Market Update 09-01-09

The market was greeted by good news this morning as the manufacturing index, as measured by the Institute of Supply Management, showed that manufacturing expanded. The index rose to 52.9 in August, a better than expected reading (anything above 50 represents expansion), marking the first time in 19 months that the U.S. manufacturing activity has expanded.
 
The reading for new orders spiked to 64.9, the highest since December 2004. The Fed’s easing and other policy measures, as well as the Federal government’s stimulus programs (including the “cash-for-clunkers” program and tax credits for first time homeowners) are being credited with having a big part in the improvement in demand.
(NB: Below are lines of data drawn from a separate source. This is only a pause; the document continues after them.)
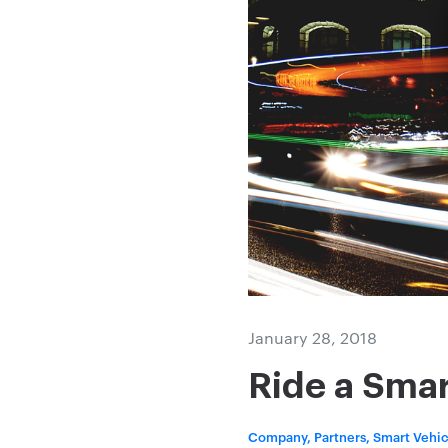
January 28, 2018
Ride a Smar
Company, Partners, Smart Vehic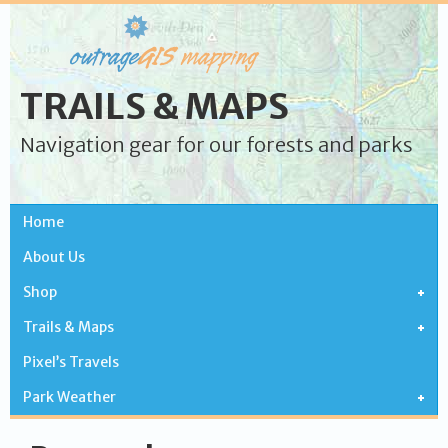
TRAILS & MAPS
Navigation gear for our forests and parks
Home
About Us
Shop
Trails & Maps
Pixel’s Travels
Park Weather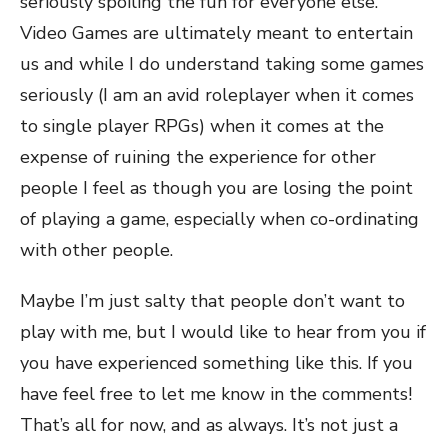
seriously spoiling the fun for everyone else.
Video Games are ultimately meant to entertain
us and while I do understand taking some games
seriously (I am an avid roleplayer when it comes
to single player RPGs) when it comes at the
expense of ruining the experience for other
people I feel as though you are losing the point
of playing a game, especially when co-ordinating
with other people.
Maybe I’m just salty that people don’t want to
play with me, but I would like to hear from you if
you have experienced something like this. If you
have feel free to let me know in the comments!
That’s all for now, and as always. It’s not just a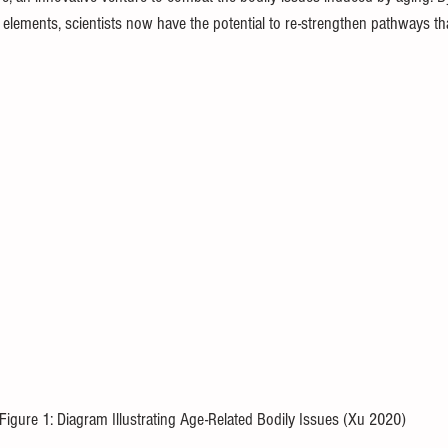
 elements, scientists now have the potential to re-strengthen pathways t
Figure 1: Diagram Illustrating Age-Related Bodily Issues (Xu 2020)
Companies’ need to restock after inventories fell at a record $159 billion annualized rate in the second quarter also contributed to the improvement.
 
So why did the market decline? Today’s report is no doubt encouraging, but after inventories are restocked, there’s no guarantee that there’ll be sufficient consumer demand to continue growth. And the government’s spending has its limits too.
 
In addition, as we mentioned before, at today’s valuations the market prices in a lot of good news. Any slowdown in news flow – or a small disappointment reported – is bound to dampen the market’s expectations. And this is what’s happening in China.
 
The Shanghai Composite Index, China’s domestic stock index which represents the performance of A-shares and B-shares listed on the Shanghai exchange, fell some 22 percent in the month of August. Indeed, the index rose 80 percent between January and July as investors flooded the market as the state-run government’s stimulus efforts paid quick dividends with China resuming rapid growth quickly. But worries that the market had gotten too far ahead of itself, concerns about growth being unsustainable and the potential for a new bubble stemming from the government’s loose monetary policy turned August into a bear market month.
 
China has been the lone bright spot in the dreary world economy, and its faltering could be disastrous for the rest of the world.
 
The decline in the U.S. market today is being led by a banks’ and insurance companies’ selloff. The industry is not getting better, not in any reasonable terms. In the second quarter of 2009, the Federal Deposit Insurance Corp. added 111 banks to its endangered list, increasing the total to 416, about 5 percent of the nation’s banks. As of June 2008, there were only 117. Banks on the list are deemed to be at a high risk of insolvency. So far this year, 81 banks have already shut down. The giant banks deemed “too large to fail” will have all the government backing they need, but that does not mean they are in great financial shape. Rather the opposite – why would they need government’s backing otherwise?